Em particular, embora não sendo exclusivamente do setor do calçado, uma empresa destaca-se como exemplo máximo de como o investimento tecnológico português pode abrir novas fronteiras. A Farfetch, o famoso primeiro “unicórnio” de origem portuguesa (significando que a empresa foi avaliada em mais de mil milhões de euros), começou em 2007 porque o fundador, José Neves – que começou ele próprio no setor de calçado, primeiro criando software para as indústrias de calçado e têxtil, depois criando a sua marca de calçado –, reconheceu uma oportunidade de ajudar as pequenas e médias empresas do setor da moda a entrarem no e-commerce. É este potencial tecnológico que ajuda o calçado português, tal como o restante setor da moda, a espalhar-se pelo mundo e a ganhar novo reconhecimento.

O marketing

“Made in Portugal” não é, tradicionalmente, sinónimo de qualidade e savoir-faire, sobretudo no setor do calçado. No entanto, graças ao trabalho incansável de diversas marcas ao longo dos últimos anos, é este o significado que a expressão tem no panorama internacional, ficando apenas atrás do “Made in Italy” no contexto europeu.

Marcas portuguesas descobriram maneiras de se diferenciarem, assentes não só em indicar a qualidade que o know-how português produz, mas também em descobrir segmentos de mercado pouco explorados e conquistar uma posição forte no mesmo – por exemplo, a marca Marita Moreno, que lançou recentemente uma linha de calçado unissexo Vegan, que assenta em evitar a utilização de componentes e exploração animal no processo de fabricação, e uma linha What about Skin cujos padrões relembram azulejos portugueses.

Desta forma, não só o calçado português se distingue pelo fator da qualidade, como também a própria mensagem e posicionamento trazem, muitas vezes, um tom inovador, irreverente e/ou único para as marcas. “Made in Portugal” passa assim a ser não só um sinónimo de qualidade, como também de personalidade, de estilo e de moda, tornando Portugal uma fonte de marcas que conquistam a lealdade e a paixão dos clientes.

Atualmente, o calçado português procura posicionar-se como sendo o setor “sensual” e “sexy”, em parte para atrair mais profissionais jovens, mas também simbólico da evolução que este setor sofreu nas últimas duas décadas. De uma indústria velha e dada como morta surgiu um setor rejuvenescido, com uma nova presença e uma nova comunicação, as quais continuam a evoluir e a impor-se cada vez mais pelo mundo.
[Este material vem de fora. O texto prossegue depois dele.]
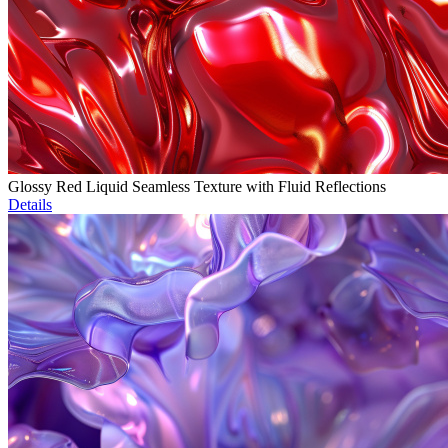
Glossy Red Liquid Seamless Texture with Fluid Reflections
Details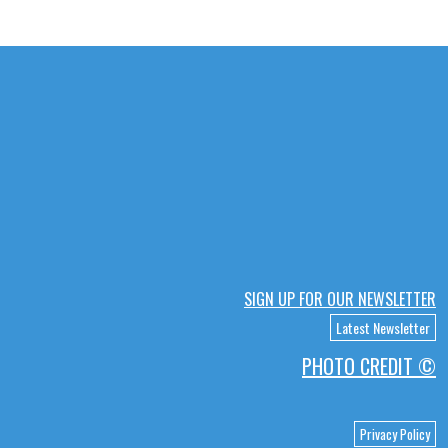
SIGN UP FOR OUR NEWSLETTER
Latest Newsletter
PHOTO CREDIT ©
Privacy Policy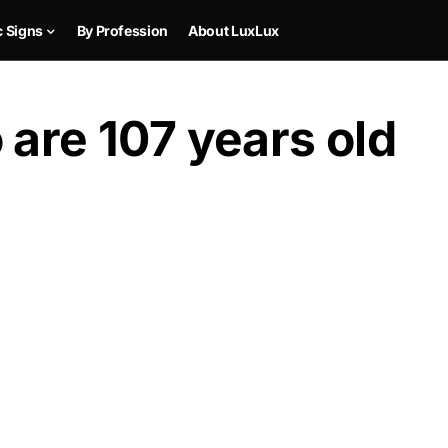
c Signs
By Profession
About LuxLux
 are 107 years old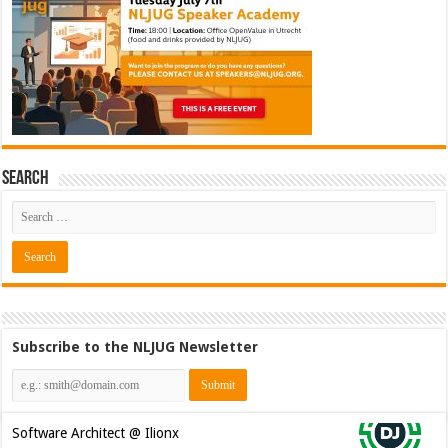
Search
Subscribe to the NLJUG Newsletter
Software Architect @ Ilionx
[€60.000 - 90.000]
Java Developer @ Ilionx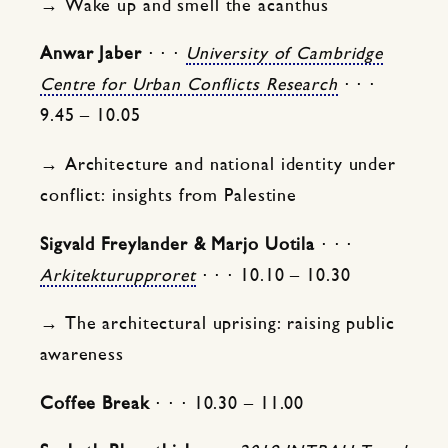
→ Wake up and smell the acanthus
Anwar Jaber
⋅ ⋅ ⋅
University of Cambridge
Centre for Urban Conflicts Research
⋅ ⋅ ⋅
9.45 – 10.05
→ Architecture and national identity under
conflict: insights from Palestine
Sigvald Freylander & Marjo Uotila
⋅ ⋅ ⋅
Arkitekturupproret
⋅ ⋅ ⋅ 10.10 – 10.30
→ The architectural uprising: raising public
awareness
Coffee Break
⋅ ⋅ ⋅ 10.30 – 11.00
O futuro do calçado português

O calçado português está bem e recomenda-se, mas ainda há um caminho a percorrer no futuro próximo.

Embora Portugal já tenha conquistado a Europa neste setor, os Estados Unidos estão ainda muito por explorar. O objetivo em geral para o setor português do calçado, e inclusive para a APICCAPS, é conquistar o mercado americano tal como já se fez com o europeu, um desafio que não será fácil mas para o qual o setor já provou estar ao nível – na verdade, os Estados Unidos são já o mercado para o qual Portugal mais exporta fora da União Europeia, mas com o potencial de crescer ainda mais.

Descobrir outros nichos com elevado poder de compra é outro grande desafio para o calçado português, dado que, associada à qualidade e às marcas, vem um preço mais elevado que nem todos os mercados considerarão apelativos. Neste caso, a Ásia tem o potencial de surpreender com nichos de mercado ainda por explorar, mas conseguir descobrir, entrar e estabelecer presença nos mesmos será um desafio que Portugal terá de conquistar para continuar a crescer nesta indústria.

Conclusão

No setor do calçado, Portugal não dá passos, mas sim saltos que cada vez mais o elevam como referência a nível multinacional, graças a um mundo globalizado, a profissionais com savoir-faire acumulado por décadas de excelência e a empreendedores capazes de reconhecer todo o seu potencial. O futuro imediato prevê-se cada vez mais risonho, com o desafio de sair mais da Europa e descobrir novos nichos de mercado, e quebrar o recorde de dois mil milhões de euros em exportações é uma realidade que já deverá alcançar em 2017.

Portugal conseguiu, em passo acelerado, pôr-se nos pés do mundo – e o segredo foi reconhecer o que já tínhamos de melhor e as oportunidades que as novas tecnologias trouxeram para dar a conhecer essa qualidade lá fora.